About this task:
Beginning with the line of the entries below that holds "The study found" and ending with the line that holds "client closes the connection.", transcribe each line exactly as written. Pictures stay out.

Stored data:

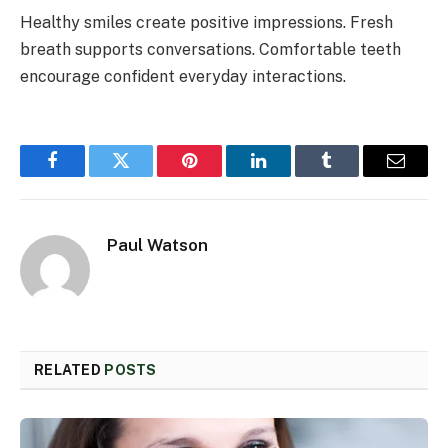
Healthy smiles create positive impressions. Fresh
breath supports conversations. Comfortable teeth
encourage confident everyday interactions.
Facebook
Twitter
Pinterest
LinkedIn
Tumblr
Email
Paul Watson
RELATED
POSTS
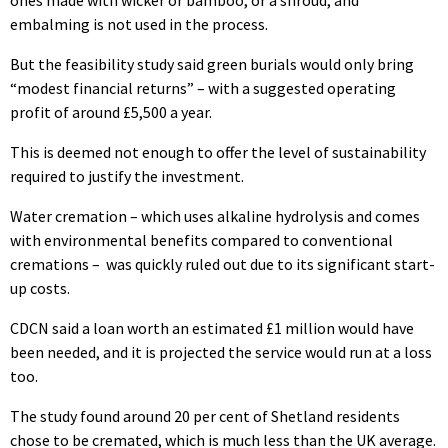
embalming is not used in the process.
But the feasibility study said green burials would only bring
“modest financial returns” – with a suggested operating
profit of around £5,500 a year.
This is deemed not enough to offer the level of sustainability
required to justify the investment.
Water cremation – which uses alkaline hydrolysis and comes
with environmental benefits compared to conventional
cremations – was quickly ruled out due to its significant start-
up costs.
CDCN said a loan worth an estimated £1 million would have
been needed, and it is projected the service would run at a loss
too.
The study found around 20 per cent of Shetland residents
chose to be cremated, which is much less than the UK average.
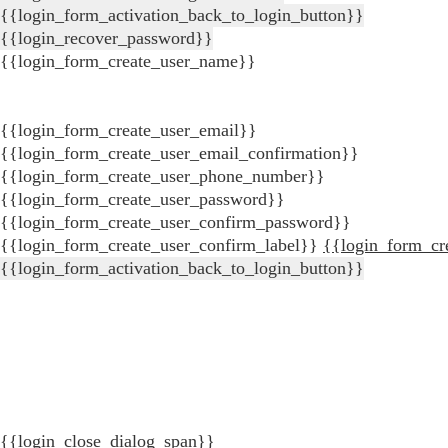
{{login_form_activation_back_to_login_button}}
{{login_recover_password}}
{{login_form_create_user_name}}
{{login_form_create_user_email}}
{{login_form_create_user_email_confirmation}}
{{login_form_create_user_phone_number}}
{{login_form_create_user_password}}
{{login_form_create_user_confirm_password}}
{{login_form_create_user_confirm_label}}
{{login_form_cr
{{login_form_activation_back_to_login_button}}
{{login_close_dialog_span}}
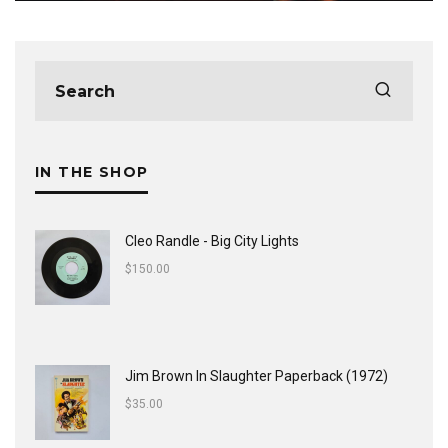
IN THE SHOP
Cleo Randle - Big City Lights
$
150.00
Jim Brown In Slaughter Paperback (1972)
$
35.00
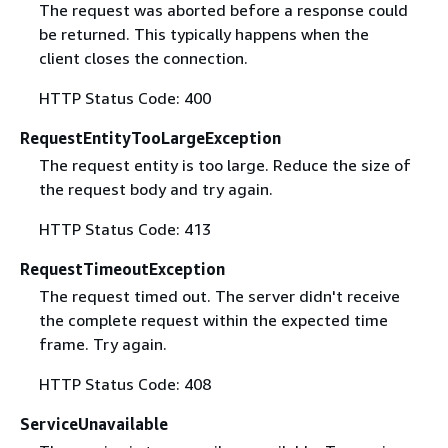
The request was aborted before a response could
be returned. This typically happens when the
client closes the connection.
HTTP Status Code: 400
RequestEntityTooLargeException
The request entity is too large. Reduce the size of
the request body and try again.
HTTP Status Code: 413
RequestTimeoutException
The request timed out. The server didn't receive
the complete request within the expected time
frame. Try again.
HTTP Status Code: 408
ServiceUnavailable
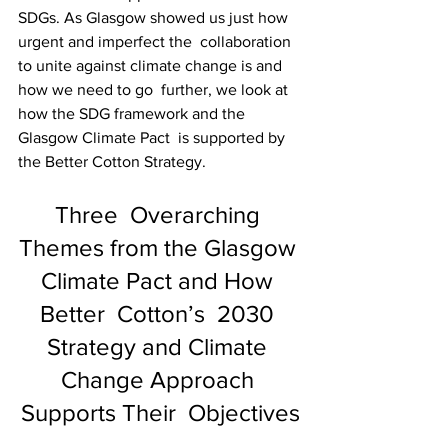
SDGs. As Glasgow showed us just how 
urgent and imperfect the  collaboration 
to unite against climate change is and 
how we need to go  further, we look at 
how the SDG framework and the 
Glasgow Climate Pact  is supported by 
the Better Cotton Strategy.
Three  Overarching 
Themes from the Glasgow 
Climate Pact and How 
Better  Cotton’s  2030 
Strategy and Climate 
Change Approach 
Supports Their  Objectives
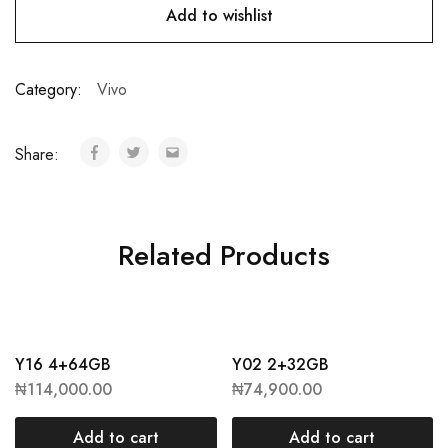
Add to wishlist
Category:
Vivo
Share:
Related Products
Y16 4+64GB
Y02 2+32GB
₦
114,000.00
₦
74,900.00
Add to cart
Add to cart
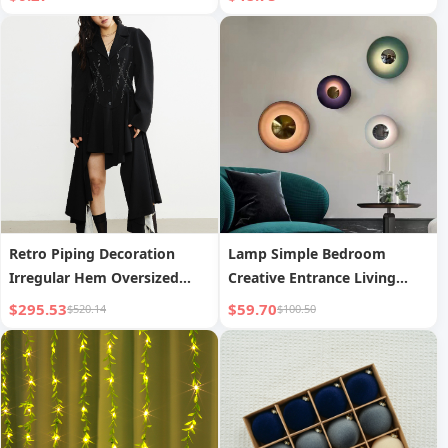
Women s Wear
Retro Piping Decoration
Lamp Simple Bedroom
Irregular Hem Oversized
Creative Entrance Living
Blazer Long Coat
Room Corridor Background
$295.53
$59.70
$520.14
$100.50
Wall Bedside Decorative
Lamp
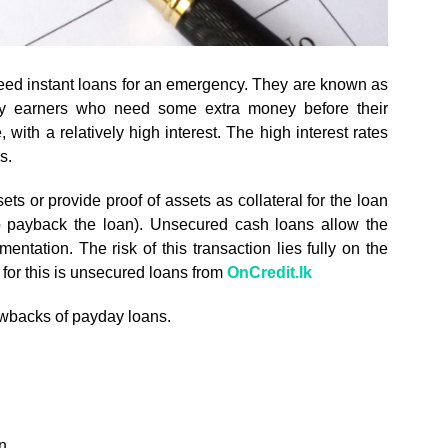
eed instant loans for an emergency. They are known as
ry earners who need some extra money before their
with a relatively high interest. The high interest rates
s.
ts or provide proof of assets as collateral for the loan
to payback the loan). Unsecured cash loans allow the
ntation. The risk of this transaction lies fully on the
 for this is unsecured loans from
OnCredit.lk
rawbacks of payday loans.
n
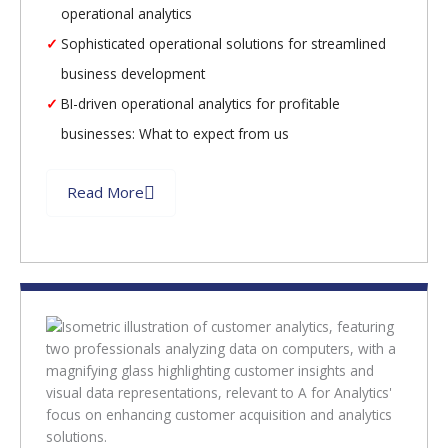
operational analytics
Sophisticated operational solutions for streamlined
business development
BI-driven operational analytics for profitable
businesses: What to expect from us
Read More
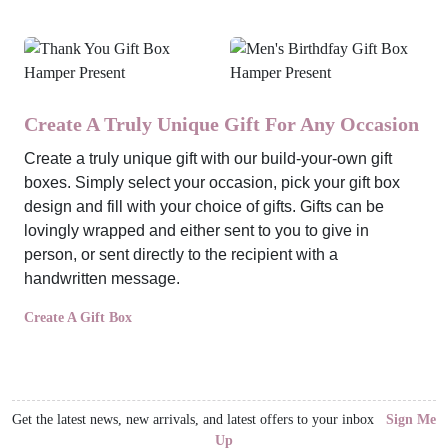
Create A Truly Unique Gift For Any Occasion
Create a truly unique gift with our build-your-own gift
boxes. Simply select your occasion, pick your gift box
design and fill with your choice of gifts. Gifts can be
lovingly wrapped and either sent to you to give in
person, or sent directly to the recipient with a
handwritten message.
Create A Gift Box
Get the latest news, new arrivals, and latest offers to your inbox
Sign Me
Up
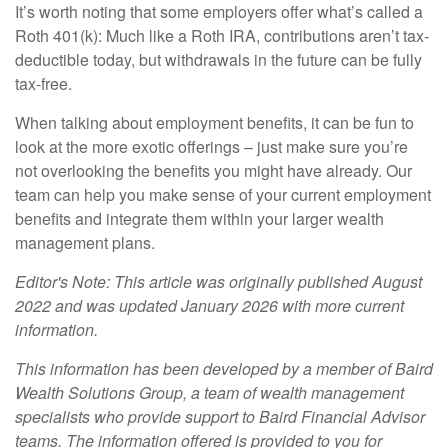
It’s worth noting that some employers offer what’s called a
Roth 401(k): Much like a Roth IRA, contributions aren’t tax-
deductible today, but withdrawals in the future can be fully
tax-free.
When talking about employment benefits, it can be fun to
look at the more exotic offerings – just make sure you’re
not overlooking the benefits you might have already. Our
team can help you make sense of your current employment
benefits and integrate them within your larger wealth
management plans.
Editor's Note: This article was originally published August
2022 and was updated January 2026 with more current
information.
This information has been developed by a member of Baird
Wealth Solutions Group, a team of wealth management
specialists who provide support to Baird Financial Advisor
teams. The information offered is provided to you for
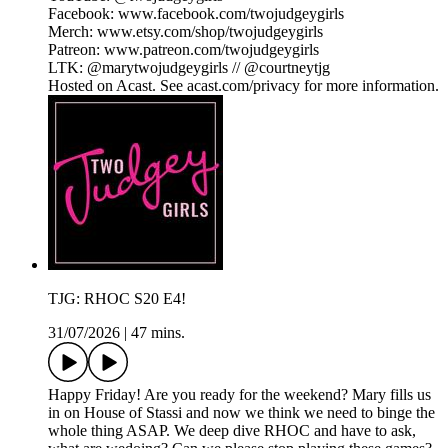
Facebook: www.facebook.com/twojudgeygirls
Merch: www.etsy.com/shop/twojudgeygirls
Patreon: www.patreon.com/twojudgeygirls
LTK: @marytwojudgeygirls // @courtneytjg
Hosted on Acast. See acast.com/privacy for more information.
TJG: RHOC S20 E4!
31/07/2026
|
47 mins.
Happy Friday! Are you ready for the weekend? Mary fills us
in on House of Stassi and now we think we need to binge the
whole thing ASAP. We deep dive RHOC and have to ask,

The completed task:
The study found around 20 per cent of Shetland residents
chose to be cremated, which is much less than the UK average.
{{login_form_activation_back_to_login_button}}
{{login_recover_password}}
{{login_form_create_user_name}}
{{login_form_create_user_email}}
{{login_form_create_user_email_confirmation}}
{{login_form_create_user_phone_number}}
{{login_form_create_user_password}}
{{login_form_create_user_confirm_password}}
{{login_form_create_user_confirm_label}}
{{login_form_cr
{{login_form_activation_back_to_login_button}}
{{login_close_dialog_span}}
IN THE SHOP
Cleo Randle - Big City Lights
$
150.00
Jim Brown In Slaughter Paperback (1972)
$
35.00
The request was aborted before a response could
be returned. This typically happens when the
client closes the connection.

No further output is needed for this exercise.